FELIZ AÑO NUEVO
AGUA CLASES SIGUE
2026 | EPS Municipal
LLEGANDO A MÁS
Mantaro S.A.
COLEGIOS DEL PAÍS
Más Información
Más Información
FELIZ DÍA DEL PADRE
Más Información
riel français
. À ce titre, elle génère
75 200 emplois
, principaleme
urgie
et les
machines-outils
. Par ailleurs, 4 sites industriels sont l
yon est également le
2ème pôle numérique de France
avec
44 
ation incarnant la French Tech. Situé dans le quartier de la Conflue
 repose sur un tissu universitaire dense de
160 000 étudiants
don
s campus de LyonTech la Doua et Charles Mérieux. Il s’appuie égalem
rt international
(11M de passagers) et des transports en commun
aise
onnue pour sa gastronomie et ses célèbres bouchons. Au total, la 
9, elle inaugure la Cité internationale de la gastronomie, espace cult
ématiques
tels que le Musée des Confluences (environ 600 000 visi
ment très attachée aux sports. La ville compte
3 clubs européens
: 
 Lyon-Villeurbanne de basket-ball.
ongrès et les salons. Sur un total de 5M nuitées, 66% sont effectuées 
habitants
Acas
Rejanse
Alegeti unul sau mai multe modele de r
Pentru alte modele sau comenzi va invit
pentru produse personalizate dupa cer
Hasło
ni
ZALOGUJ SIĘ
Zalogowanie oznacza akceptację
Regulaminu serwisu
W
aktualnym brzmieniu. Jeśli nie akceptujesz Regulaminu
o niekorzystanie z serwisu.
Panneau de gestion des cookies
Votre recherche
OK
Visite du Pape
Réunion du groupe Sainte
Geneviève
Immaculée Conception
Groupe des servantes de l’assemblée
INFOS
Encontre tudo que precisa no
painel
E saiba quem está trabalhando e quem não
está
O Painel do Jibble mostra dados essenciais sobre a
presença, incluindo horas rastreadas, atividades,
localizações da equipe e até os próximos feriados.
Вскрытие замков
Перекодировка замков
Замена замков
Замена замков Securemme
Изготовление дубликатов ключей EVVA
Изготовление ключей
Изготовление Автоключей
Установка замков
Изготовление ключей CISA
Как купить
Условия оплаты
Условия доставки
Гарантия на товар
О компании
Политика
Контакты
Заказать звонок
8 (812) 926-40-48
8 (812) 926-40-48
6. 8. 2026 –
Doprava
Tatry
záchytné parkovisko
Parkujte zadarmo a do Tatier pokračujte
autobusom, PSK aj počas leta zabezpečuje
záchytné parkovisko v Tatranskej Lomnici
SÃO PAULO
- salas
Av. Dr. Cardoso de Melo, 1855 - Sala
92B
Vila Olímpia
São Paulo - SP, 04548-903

※

> About this exercise: Note every line in the material with "gastronomie" and copy it.

> Answer area:
onnue pour sa gastronomie et ses célèbres bouchons. Au total, la 
9, elle inaugure la Cité internationale de la gastronomie, espace cult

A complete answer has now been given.